Five-spice belly pork with mango, pickled ginger and glass noodle salad Recipe

Five-spice belly pork with mango, pickled ginger and glass noodle salad Recipe

  • 1kg/2lb 4oz pork belly, skin on
  • 1½ tsp salt
  • 1 tsp Chinese five-spice
  • 2 tbsp roughly chopped ginger
  • 5 garlic cloves, roughly chopped
  • 3 spring onions, roughly chopped
  • splash soy sauce (if needed)
  • 4 tbsp chicken stock
  • 4 tbsp soy sauce
  • 4 tsp palm sugar
  • 4 tsp plum sauce
  • 4 tsp balsamic vinegar
  • 1 large head Little Gem lettuce, sliced
  • ½ mango, chopped
  • 4 tbsp pickled ginger
  • 2 tbsp salted peanuts
  • 1-2 red chillies, finely sliced (to taste)
  • 2 spring onions, finely sliced
  • 1 tsp roasted sesame seeds
  • 2 tbsp finely chopped red onion
  • 4 tbsp chopped coriander leaf
  • large handful cooked glass noodles
  1. Preheat the oven to 200C/400F/Gas 6.

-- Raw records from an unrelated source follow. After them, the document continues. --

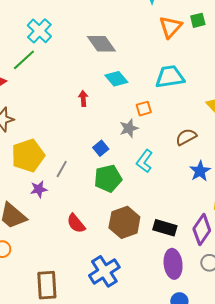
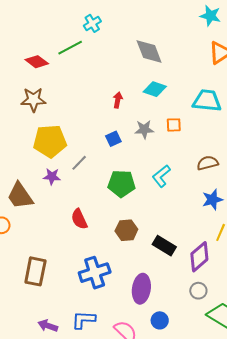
cyan cross: (39, 31) -> (92, 23), size x0.7
cyan diamond: (116, 79) -> (155, 89), turned -45
gray star: (129, 128) -> (144, 129), moved
blue square: (101, 148) -> (113, 139), moved
brown hexagon: (124, 222) -> (126, 230), size x0.7
purple ellipse: (173, 264) -> (141, 289), moved

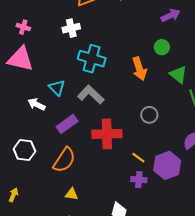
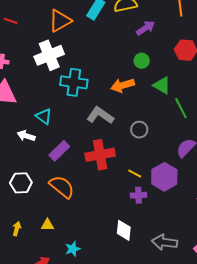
white cross: (71, 28) -> (49, 55), size x1.6
orange arrow: (139, 69) -> (123, 85), turned 100
gray L-shape: (91, 95) -> (100, 115), moved
orange semicircle: (64, 160) -> (62, 187), turned -76
yellow triangle: (71, 194) -> (47, 225), moved

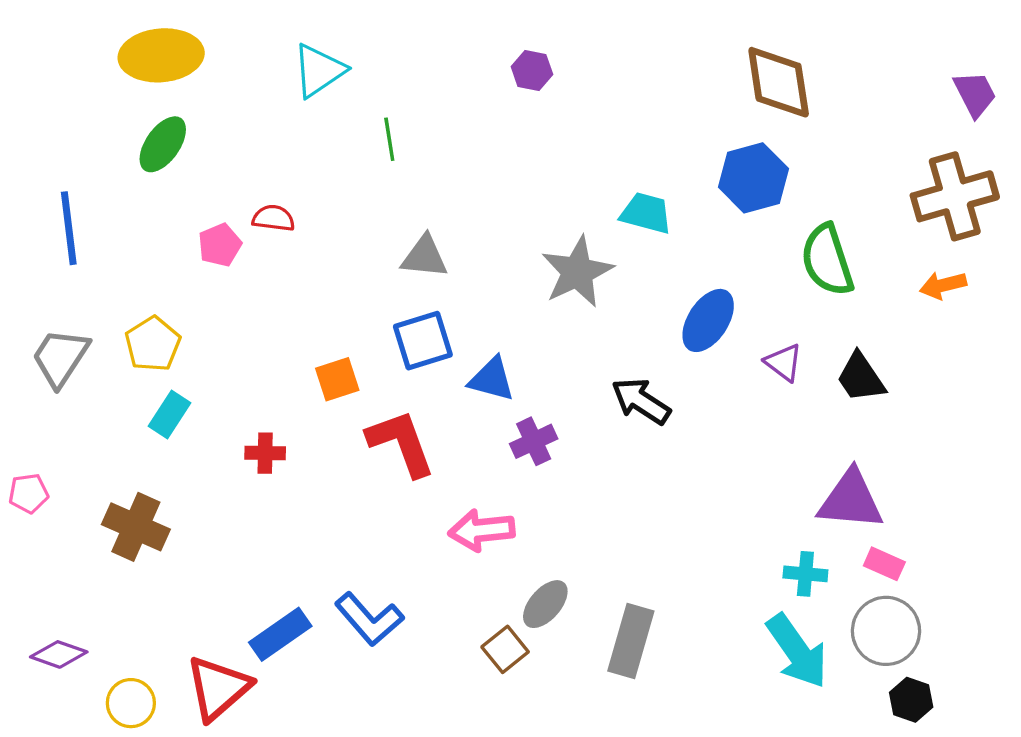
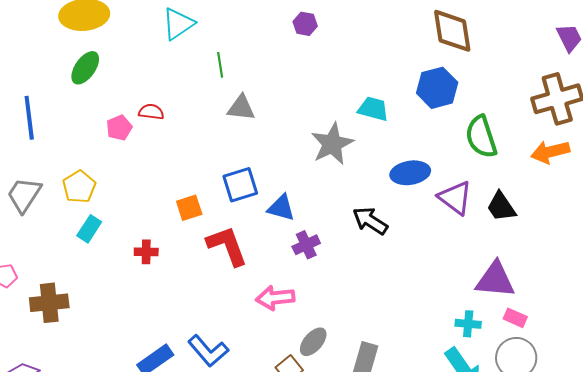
gray triangle: (425, 257) -> (241, 108), moved
orange arrow: (943, 285) -> (550, 152), size x1.4
blue ellipse: (708, 320) -> (410, 173), turned 48
purple triangle: (784, 362) -> (455, 198), size x1.5
brown cross: (136, 527) -> (49, 303), moved, turned -30

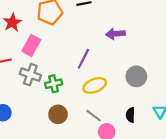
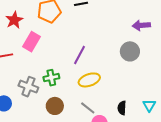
purple arrow: (115, 34) -> (141, 25), moved
gray cross: (30, 75) -> (28, 87), moved
gray circle: (136, 76) -> (130, 51), moved

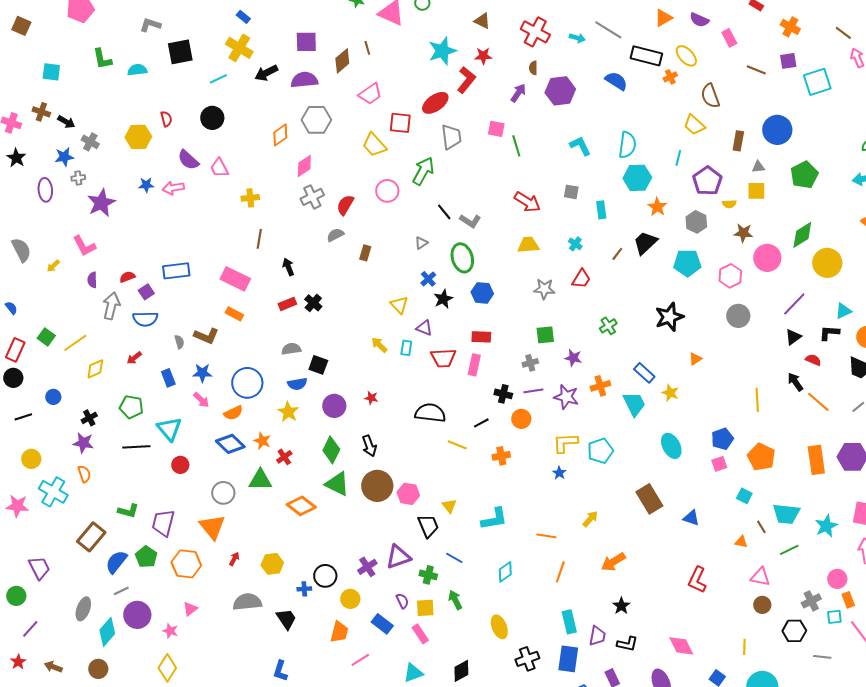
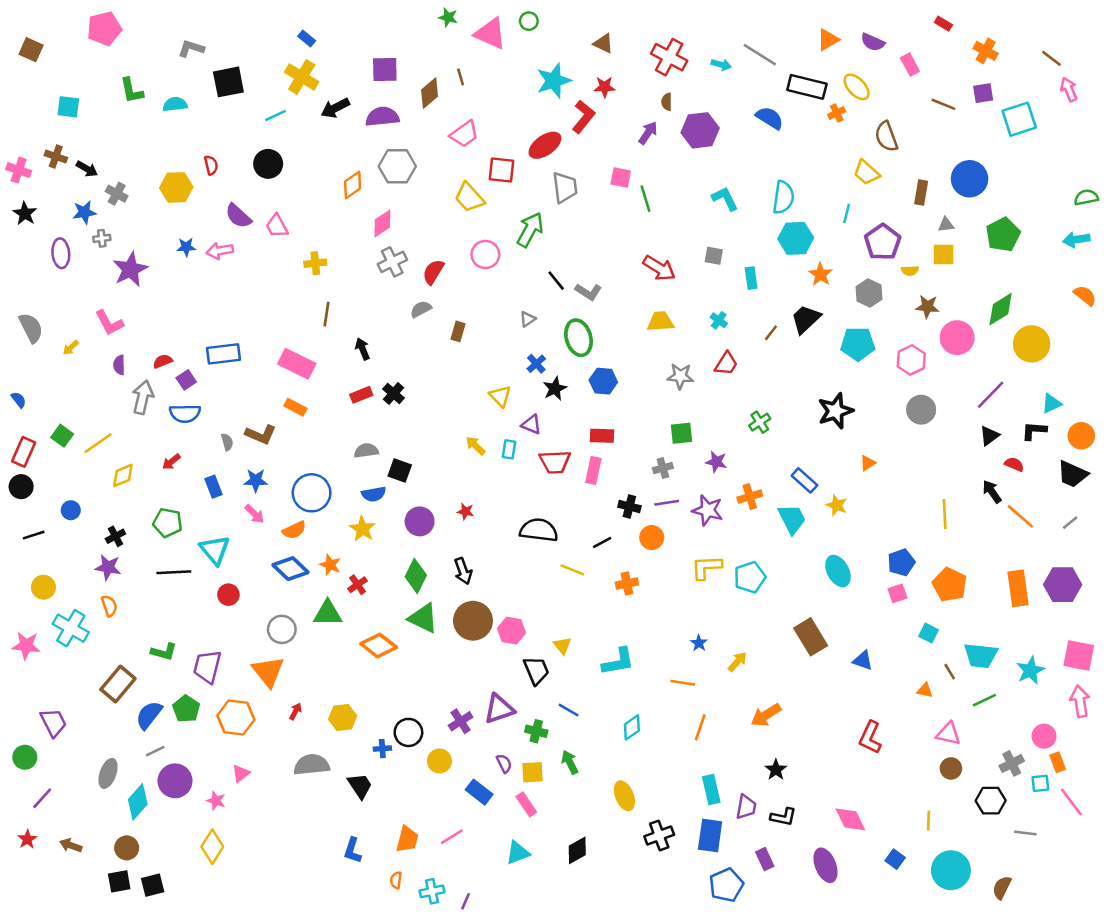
blue star: (559, 473) -> (699, 643), moved
orange trapezoid: (339, 632) -> (407, 839), moved

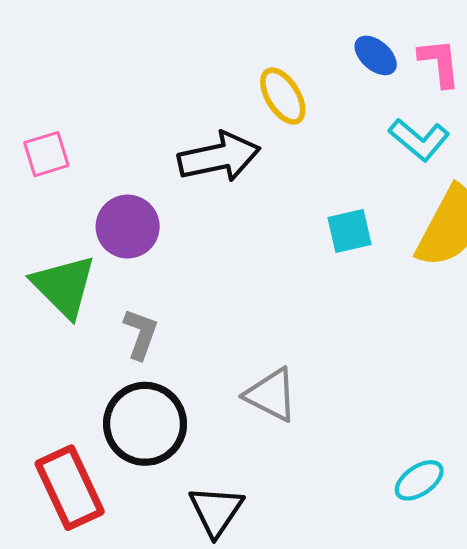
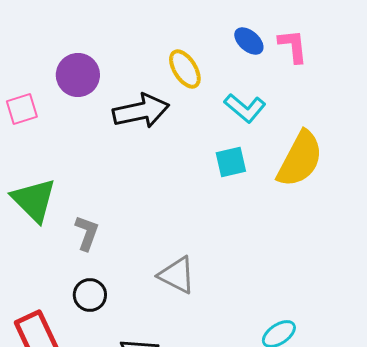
cyan L-shape: (419, 140) -> (245, 108), moved
purple circle: (128, 227) -> (78, 75), moved
black circle: (145, 424) -> (90, 295), size x0.6

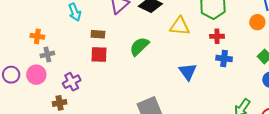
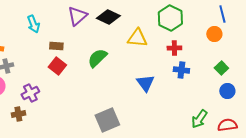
red square: (99, 54) -> (57, 66), turned 36

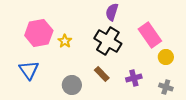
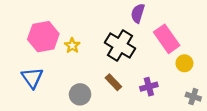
purple semicircle: (112, 12) -> (138, 13), moved
gray cross: (166, 87) -> (193, 97), moved

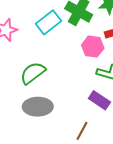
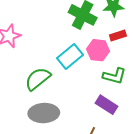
cyan rectangle: (48, 22) -> (70, 57), moved

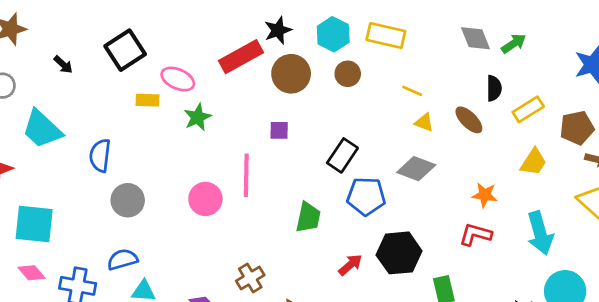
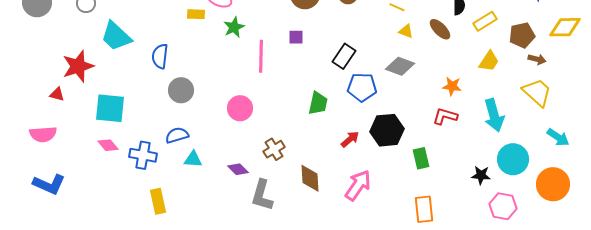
pink line: (246, 175) -> (261, 56), moved
pink circle: (205, 199) -> (240, 108), moved

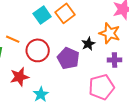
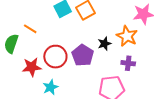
red circle: (38, 50) -> (55, 57), moved

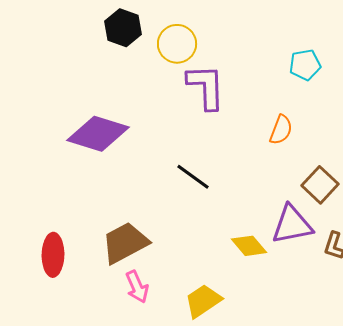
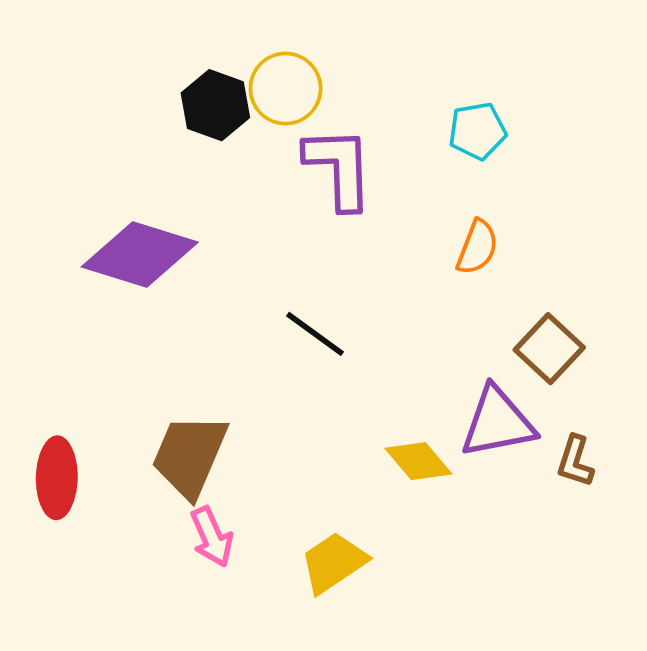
black hexagon: (123, 28) -> (215, 105), moved
cyan pentagon: (305, 65) -> (477, 131), moved
brown trapezoid: (125, 243) -> (190, 456), turned -39

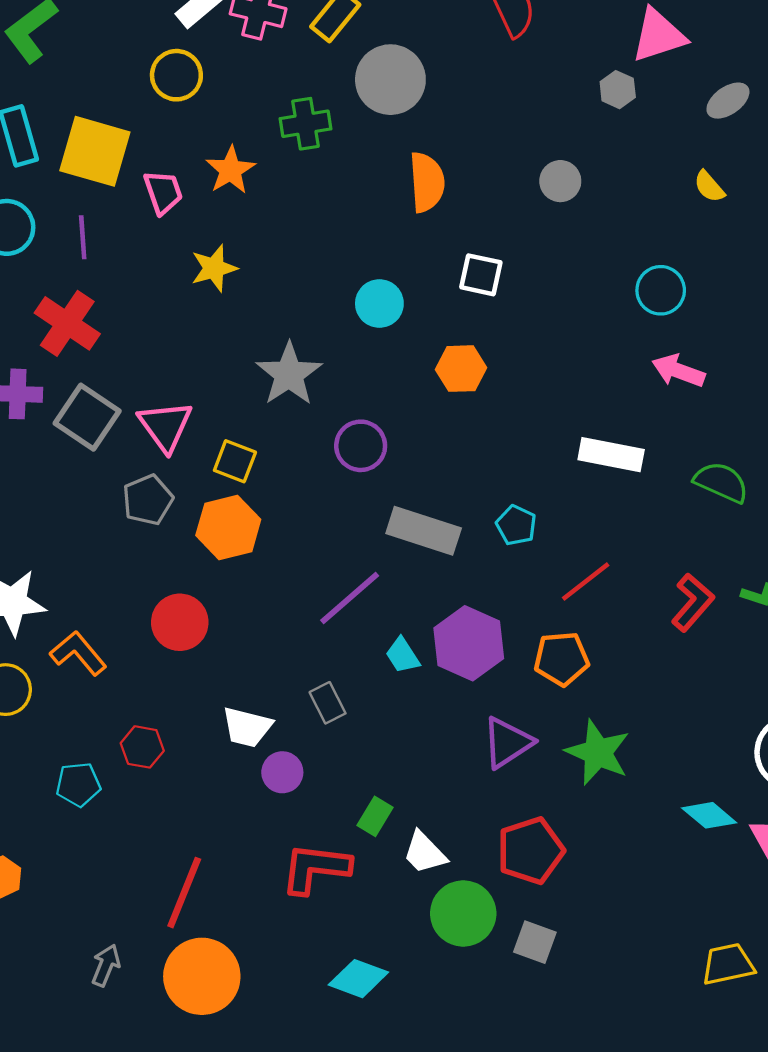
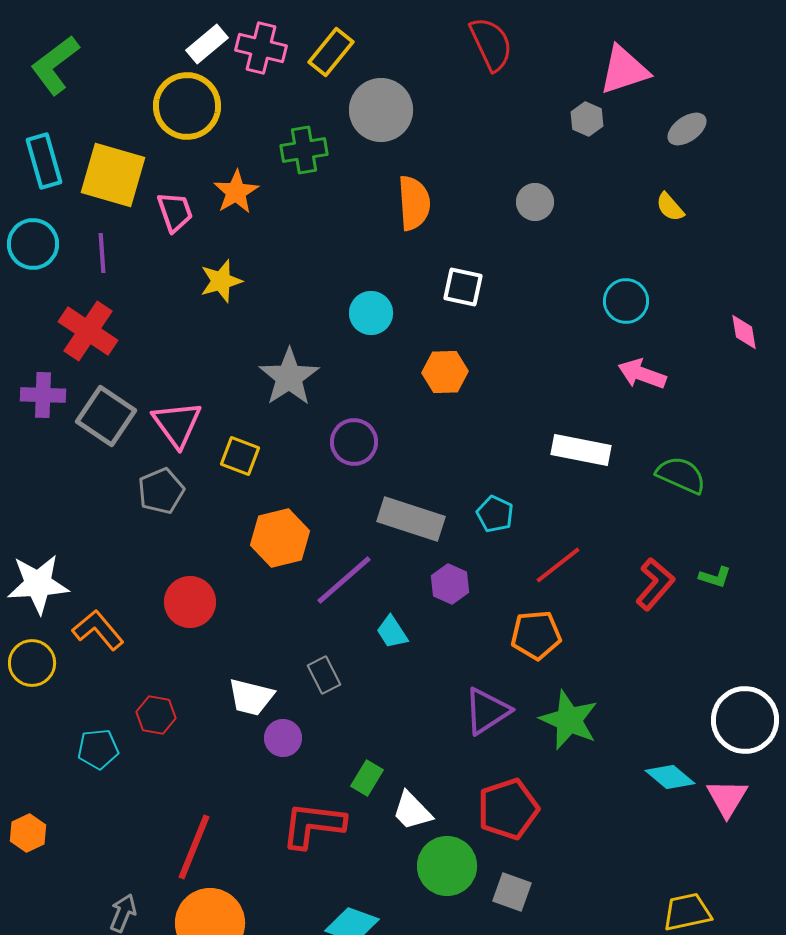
yellow circle: (176, 75) -> (187, 106), size x1.4
orange hexagon: (228, 527) -> (280, 538), moved
purple hexagon: (469, 643) -> (450, 584), moved, size x0.6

  2. For the pork, score the skin with a sharp knife in ½cm/¼in lines. Season generously on both sides with salt, rubbing the salt well into the scored skin.
  3. Turn the belly skin-side down and season the flesh side with one teaspoon of Chinese five-spice.
  4. Put the ginger, garlic and spring onions into a casserole dish or roasting tin and lay the pork belly on top.
  5. Bake for one hour, then lower the temperature to 170C/325F/Gas 4 and cook for another hour.
  6. If the pork belly catches in the pan, add a tablespoon of water and tablespoon of soy sauce.
  7. For the dressing, whisk together all the dressing ingredients.
  8. For the salad, combine all the salad ingredients in a bowl and toss to combine.
  9. To serve, place the salad on four plates. Slice the pork and it serve on top of the salad. Drizzle over a little dressing (1-2 tablespoons per serving) to finish.